Understand “Visualizing and Understanding Convolutional Networks”

I’m trying to understand “Visualizing and Understanding Convolutional Networks” https://arxiv.org/pdf/1311.2901.pdf

The paper states: the deconvnet uses transposed versions of the same filters, applied to the rectified maps

Is it possible to implement this step in a short example in pytorch?

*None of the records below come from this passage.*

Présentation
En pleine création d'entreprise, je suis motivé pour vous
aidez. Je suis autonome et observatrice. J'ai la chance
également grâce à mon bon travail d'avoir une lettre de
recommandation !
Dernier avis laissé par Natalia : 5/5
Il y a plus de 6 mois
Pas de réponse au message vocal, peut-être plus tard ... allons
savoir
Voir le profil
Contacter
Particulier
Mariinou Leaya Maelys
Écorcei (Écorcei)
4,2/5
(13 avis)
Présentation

Given an unpooled, rectified map; how would the transposed filter be applied against it?

Thanks

I think this statement points towards reusing (trained) filters from convolutions in transposed convolutions at a later stage in the model:

conv = nn.Conv2d(3, 6, 3, 1, 1, bias=False)
x = torch.randn(1, 3, 24, 24)
out = conv(x)
out = F.conv_transpose2d(out, conv.weight, stride=1, padding=1)
print(out.shape)
> torch.Size([1, 3, 24, 24])

Right; so seems pretty dead simple :slight_smile: - but I might still be getting myself confused.

The paper says:
the deconvnet uses transposed versions of the same filters, but applied to the rectified maps, not the output of the layer beneath. In practice this means flipping each filter vertically and horizontally.

“the same filters” refer to the learnt filters from training.

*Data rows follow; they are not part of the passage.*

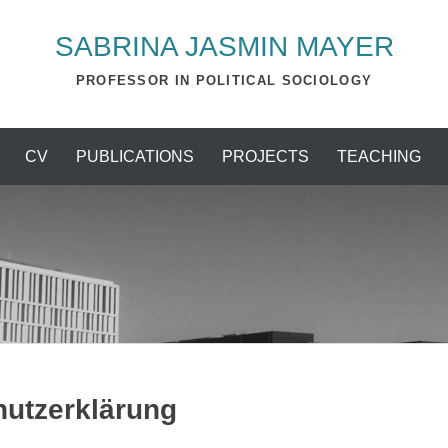
SABRINA JASMIN MAYER
PROFESSOR IN POLITICAL SOCIOLOGY
CV
PUBLICATIONS
PROJECTS
TEACHING
utzerklärung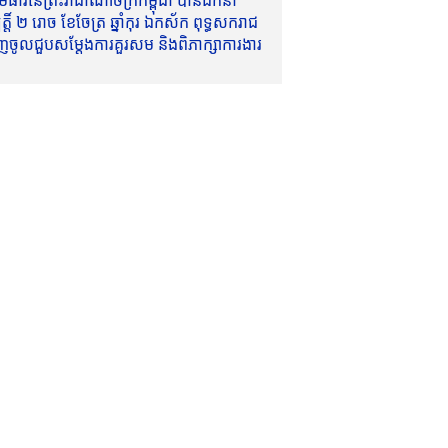
ាវីនៃព្រះរាជាណាចក្រកម្ពុជា បានដឹកនាំ
៍ ២ រោច ខែចែត្រ ឆ្នាំកុរ ឯកស័ក ពុទ្ធសករាជ
ញចូលជួបសម្តែងការគួរសម និងពិភាក្សាការងារ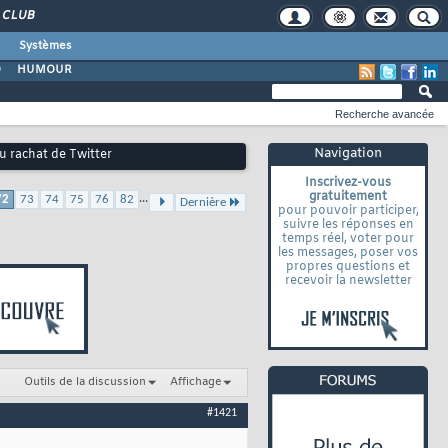
CLUB
Systèmes
O
HUMOUR
Recherche avancée
Navigation
u rachat de Twitter
Inscrivez-vous
gratuitement
...
72
73
74
75
76
82
Dernière
pour pouvoir participer,
suivre les réponses en
temps réel, voter pour
les messages, poser vos
propres questions et
recevoir la newsletter
Outils de la discussion
Affichage
#1421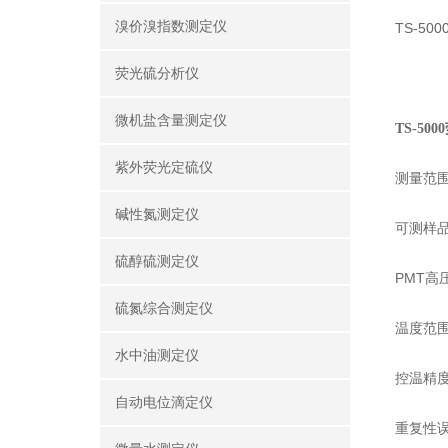
溴价溴指数测定仪
TS-5
荧光硫分析仪
微机盐含量测定仪
TS-50
紫外荧光定硫仪
测量范围：
碱性氮测定仪
可测样
硫醇硫测定仪
PMT高
硫氮综合测定仪
温度范围
水中油测定仪
控温精度
自动电位滴定仪
重复性误差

The paper refers to the flipped vertically and horizontally filter as transposed ... filters
Is it correct that the term transposed filters has no semantic relation to the term transposed convolution?

Appreciated this is not pytorch related; so completely understand if its too far off topic for this forum; but any easy to share pointers would be fab!!

The paper says:
In the deconvnet, the unpooling operation uses these switches to place the reconstructions from the layer above into appropriate locations,
So if the “layer above” had an output of

[
[1,2],
[3,4]
]

And if; on the forward pass; before the pooling operation the layer below shape was 4x4.

Then instead of using “stride” to introduce spaces between the activations - would the process in the paper just place the activations in the original locations recorded on the forward pass; so for example could end up with something like

[
[1,0,0,0],
[0,0,2,0],
[0,3,0,4],
[0,0,0,0]
]

And then the convolution operation would actually be a normal convolution as the resolution of the features has already been increased; and would convolve the transposed filters across the above feature map?

Oh, you might be right and it seems the authors might indeed meant to flip the kernel and apply a “standard” convolution?
The transposed convolution is nicely explained here. In particular check chapter 4.2.
Would it fit the paper better, if nn.Conv2d with a flipped kernel would be used?

Great; thanks for the referenced explanation; I’ll look into it; and try to explore things further.

Really appreciate you input on something so non-pytorch!!